*Your objective*:
Whichever lines of the material contain "Plzni", copy each of them.

*Excerpted data*:
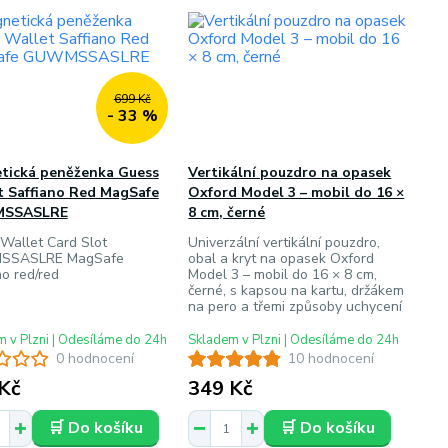
699 Kč
- 33 %
tická peněženka Guess
Vertikální pouzdro na opasek
t Saffiano Red MagSafe
Oxford Model 3 – mobil do 16 ×
SSASLRE
8 cm, černé
Wallet Card Slot
Univerzální vertikální pouzdro,
SASLRE MagSafe
obal a kryt na opasek Oxford
no red/red
Model 3 – mobil do 16 × 8 cm,
černé, s kapsou na kartu, držákem
na pero a třemi způsoby uchycení
 v Plzni | Odesíláme do 24h
Skladem v Plzni | Odesíláme do 24h
0 hodnocení
10 hodnocení
Kč
349 Kč
🛒 Do košíku
🛒 Do košíku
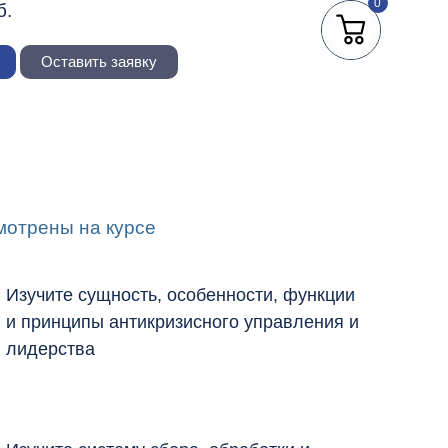
0
б.
Оставить заявку
мотрены на курсе
Изучите сущность, особенности, функции
и принципы антикризисного управления и
лидерства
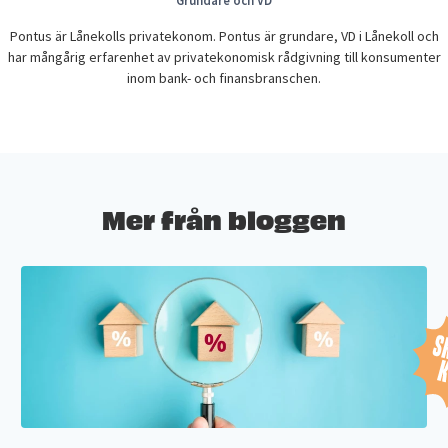
Grundare och VD
Pontus är Lånekolls privatekonom. Pontus är grundare, VD i Lånekoll och
har mångårig erfarenhet av privatekonomisk rådgivning till konsumenter
inom bank- och finansbranschen.
Mer från bloggen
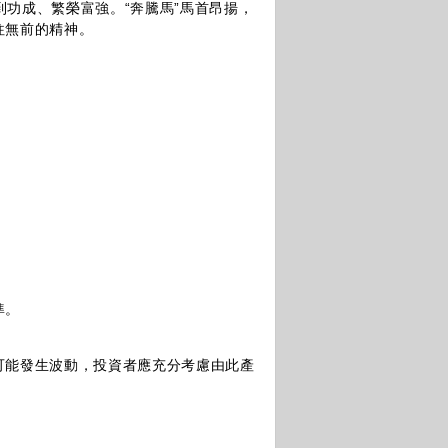
到功成、繁榮富強。“奔騰馬”馬首昂揚，
往無前的精神。
準。
能發生波動，投資者應充分考慮由此產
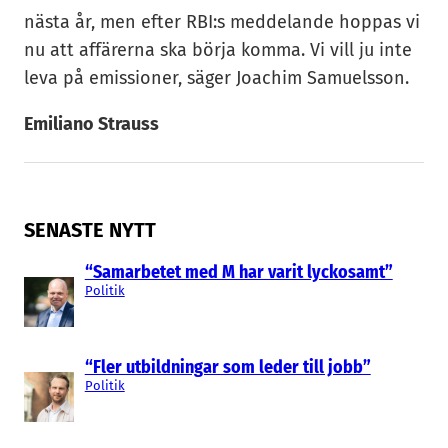
nästa år, men efter RBI:s meddelande hoppas vi
nu att affärerna ska börja komma. Vi vill ju inte
leva på emissioner, säger Joachim Samuelsson.
Emiliano Strauss
SENASTE NYTT
“Samarbetet med M har varit lyckosamt”
Politik
“Fler utbildningar som leder till jobb”
Politik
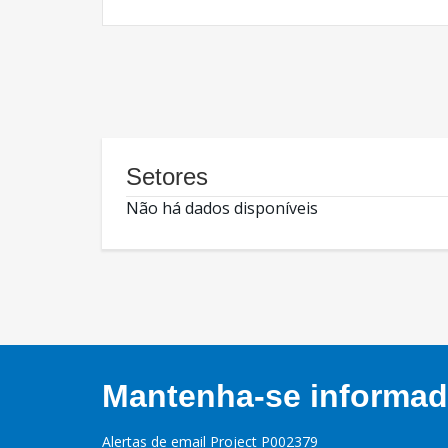
Setores
Não há dados disponíveis
Mantenha-se informado
Alertas de email Project P002379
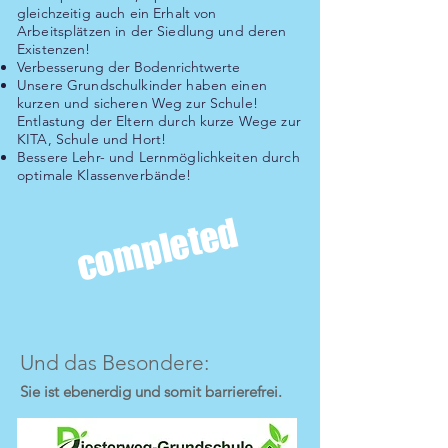
gleichzeitig auch ein Erhalt von
Arbeitsplätzen in der Siedlung und deren
Existenzen!
Verbesserung der Bodenrichtwerte
Unsere Grundschulkinder haben einen
kurzen und sicheren Weg zur Schule!
Entlastung der Eltern durch kurze Wege zur
KITA, Schule und Hort!
Bessere Lehr- und Lernmöglichkeiten durch
optimale Klassenverbände!
completed
Und das Besondere:
Sie ist ebenerdig und somit barrierefrei.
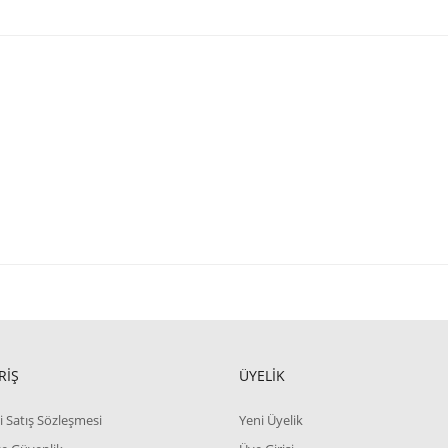
RİŞ
ÜYELİK
i Satış Sözleşmesi
Yeni Üyelik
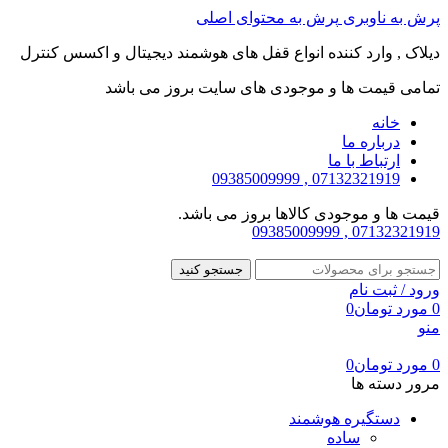
پرش به ناوبری
پرش به محتوای اصلی
دیلاک , وارد کننده انواع قفل های هوشمند دیجیتال و اکسس کنترل
تمامی قیمت ها و موجودی های سایت بروز می باشد
خانه
درباره ما
ارتباط با ما
07132321919 , 09385009999
قیمت ها و موجودی کالاها بروز می باشد.
07132321919 , 09385009999
جستجو کنید
ورود / ثبت نام
0
مورد
تومان
0
منو
0
مورد
تومان
0
مرور دسته ها
دستگیره هوشمند
ساده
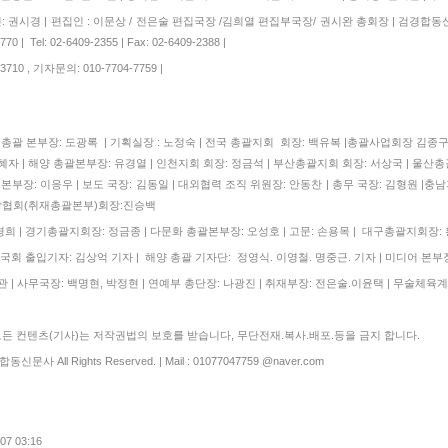
 권시경 | 편집인 : 이문상 / 전은술 편집국장 /김희열 편집부국장/ 권시완 총회장 | 검경합동
 | Tel: 02-6409-2355 | Fax: 02-6409-2388 |
710 , 기자문의: 010-7704-7759 |
| 총괄 본부장: 도광록 | 기획실장 : 노정숙 | 전국 총괄지회 회장: 백유복 |총괄사업회장 김
자 | 해양 총괄본부장: 유경열 | 인천지회 회장: 정금석 | 부산총괄지회 회장: 서상국 | 울산총
본부장: 이응우 | 보도 국장: 김동일 | 대외협력 조직 위원장: 안동찬 | 총무 국장: 김형원 |충남
협회(취재총괄본부)회장:진승백
 | 경기총괄지회장: 정금종 | 다문화 총괄본부장: 오성호 | 고문: 손용목 | 대구총괄지회장:
국회 출입기자: 김상억 기자 | 해양 총괄 기자단: 정영식. 이영철. 명중근. 기자 | 미디어 본부장
 | 사무국장: 백명현, 박정현 | 연예부 총단장: 나광진 | 취재부장: 전은술.이윤택 | 무술체육계
 컨텐츠(기사)는 저작권법의 보호를 받습니다, 무단전재.복사.배포.등을 금지 합니다.
합동신문사 All Rights Reserved. | Mail : 01077047759 @naver.com
.07 03:16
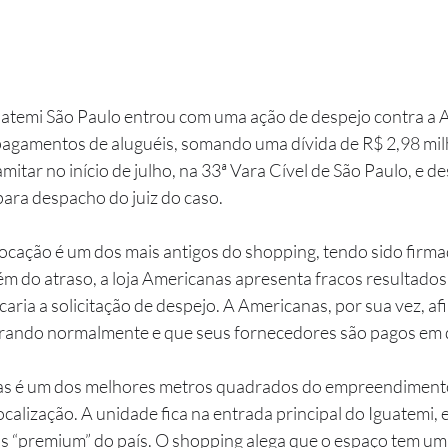
uatemi São Paulo entrou com uma ação de despejo contra a 
pagamentos de aluguéis, somando uma dívida de R$ 2,98 mil
itar no início de julho, na 33ª Vara Cível de São Paulo, e des
para despacho do juiz do caso.
locação é um dos mais antigos do shopping, tendo sido firm
ém do atraso, a loja Americanas apresenta fracos resultados e
icaria a solicitação de despejo. A Americanas, por sua vez, af
rando normalmente e que seus fornecedores são pagos em d
s é um dos melhores metros quadrados do empreendimento
ocalização. A unidade fica na entrada principal do Iguatemi,
 “premium” do país. O shopping alega que o espaço tem um a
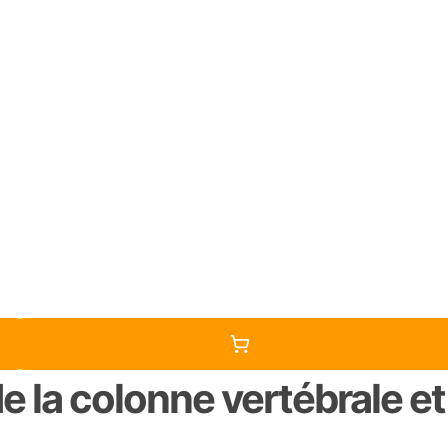
e la colonne vertébrale 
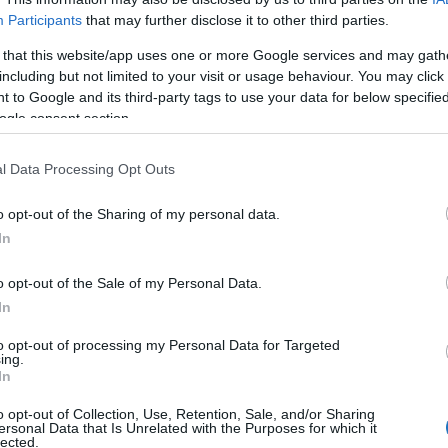
WIZZ AIR-NÉL
Participants
that may further disclose it to other third parties.
Tamás
2023.09.13.
 that this website/app uses one or more Google services and may gath
including but not limited to your visit or usage behaviour. You may click 
y a megnövekedett kereslet miatt újabb 9 népszerű
 to Google and its third-party tags to use your data for below specifi
át Budapestről.
ogle consent section.
ros,
Sarm es-Sejk
is közvetlenül elérhető lesz
l Data Processing Opt Outs
o opt-out of the Sharing of my personal data.
s
Tenerife
mellett
Alicante
,
Madrid
és
Milánó
is
In
l. A nagy érdeklődésre tekintettel szintén bővítik a
o opt-out of the Sale of my Personal Data.
In
lenleg 20 százalékos kedvezménnyel foglalhatók a
to opt-out of processing my Personal Data for Targeted
áratok és az új útvonal október 6-i indulással
ing.
In
o opt-out of Collection, Use, Retention, Sale, and/or Sharing
 2023 október 6-tól
ersonal Data that Is Unrelated with the Purposes for which it
lected.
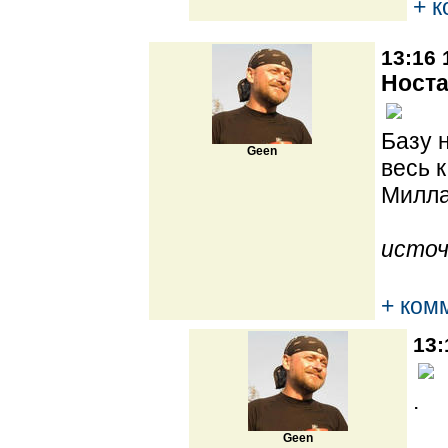
+ 
13:16 
Носта
Базу 
Geen
весь 
Милла
источ
+ ком
13:
.
Geen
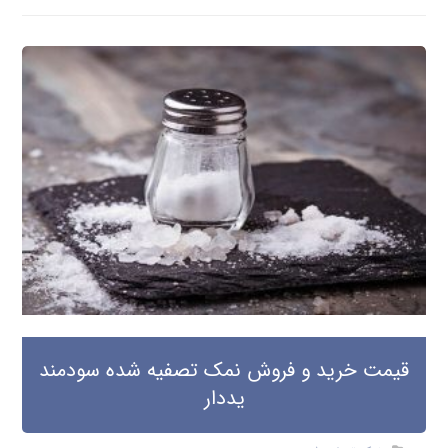
قیمت خرید و فروش نمک تصفیه شده سودمند
یددار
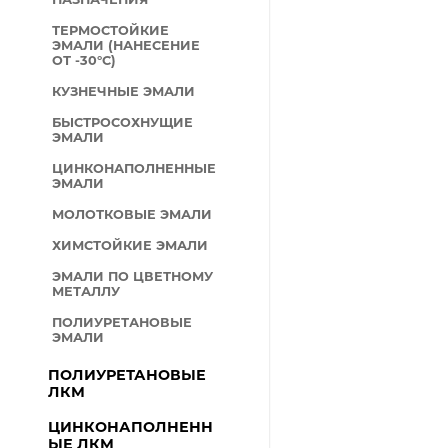
ТЕРМОСТОЙКИЕ
ЭМАЛИ (НАНЕСЕНИЕ
ОТ -30°С)
КУЗНЕЧНЫЕ ЭМАЛИ
БЫСТРОСОХНУЩИЕ
ЭМАЛИ
ЦИНКОНАПОЛНЕННЫЕ
ЭМАЛИ
МОЛОТКОВЫЕ ЭМАЛИ
ХИМСТОЙКИЕ ЭМАЛИ
ЭМАЛИ ПО ЦВЕТНОМУ
МЕТАЛЛУ
ПОЛИУРЕТАНОВЫЕ
ЭМАЛИ
ПОЛИУРЕТАНОВЫЕ
ЛКМ
ЦИНКОНАПОЛНЕНН
ЫЕ ЛКМ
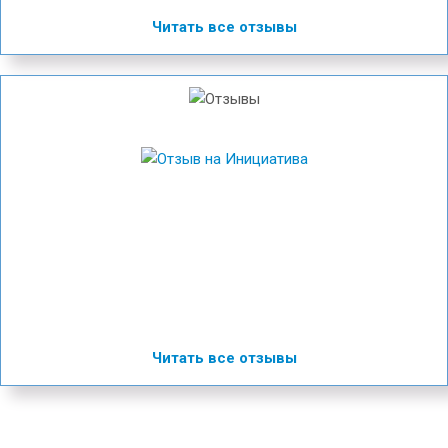
Читать все отзывы
Читать все отзывы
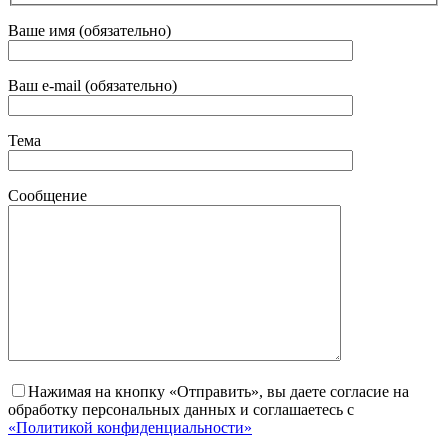
Ваше имя (обязательно)
Ваш e-mail (обязательно)
Тема
Сообщение
Нажимая на кнопку «Отправить», вы даете согласие на
обработку персональных данных и соглашаетесь с
«Политикой конфиденциальности»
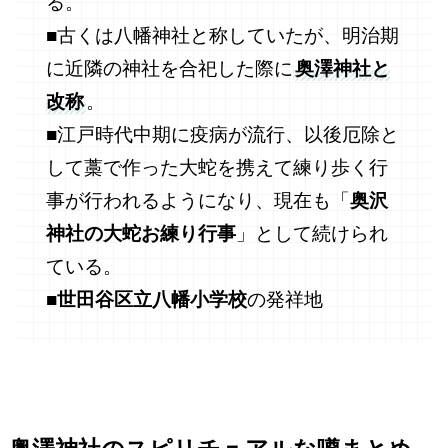
る。
■古くは八幡神社と称していたが、明治期
に近隣の神社を合祀した際に
奥澤神社と
改称
。
■江戸時代中期に疫病が流行、以後厄除と
して藁で作った大蛇を携えて練り歩く行
事が行われるようになり、現在も「
奥沢
神社の大蛇お練り行事
」として続けられ
ている。
■
世田谷区立八幡小学校
の発祥地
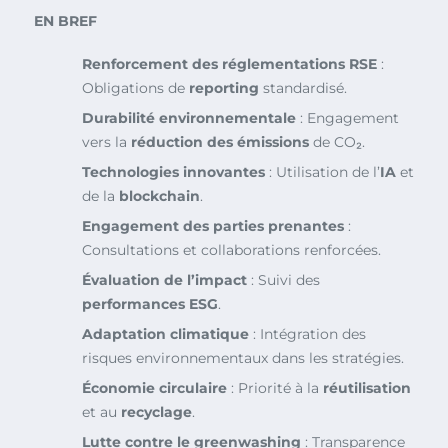
EN BREF
Renforcement des réglementations RSE
:
Obligations de
reporting
standardisé.
Durabilité environnementale
: Engagement
vers la
réduction des émissions
de CO₂.
Technologies innovantes
: Utilisation de l’
IA
et
de la
blockchain
.
Engagement des parties prenantes
:
Consultations et collaborations renforcées.
Évaluation de l’impact
: Suivi des
performances ESG
.
Adaptation climatique
: Intégration des
risques environnementaux dans les stratégies.
Économie circulaire
: Priorité à la
réutilisation
et au
recyclage
.
Lutte contre le greenwashing
: Transparence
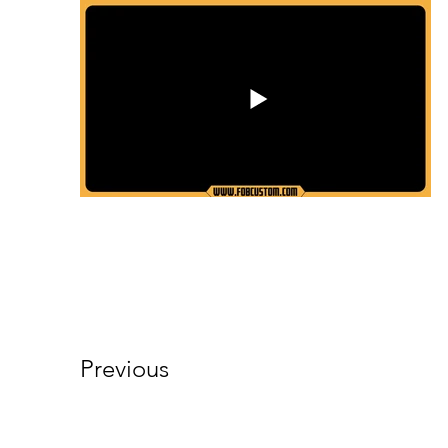
Previous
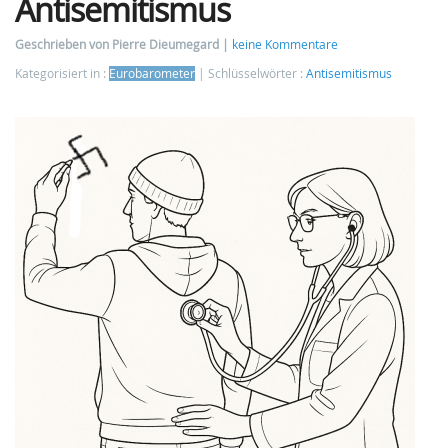
Antisemitismus
Geschrieben von Pierre Dieumegard
keine Kommentare
Kategorisiert in :
Eurobarometer
Schlüsselwörter :
Antisemitismus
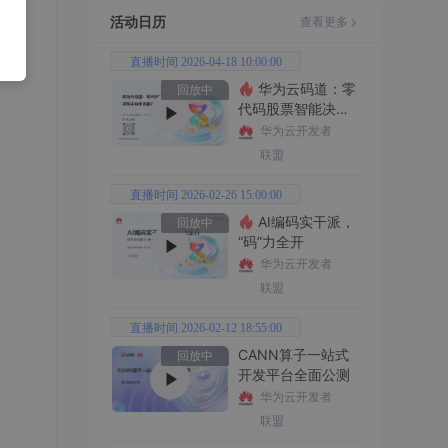
活动日历
查看更多
直播时间 2026-04-18 10:00:00
华为云码道：零
回放中
代码股票智能决策
平台全功能实战
华为云开发者
联盟
直播时间 2026-02-26 15:00:00
AI编码实干派，
回放中
“码”力全开
华为云开发者
联盟
直播时间 2026-02-12 18:55:00
CANN算子一站式
回放中
开发平台全面公测
华为云开发者
联盟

*Exercise response*:
 v Plzni | Odesíláme do 24h
Skladem v Plzni | Odesíláme do 24h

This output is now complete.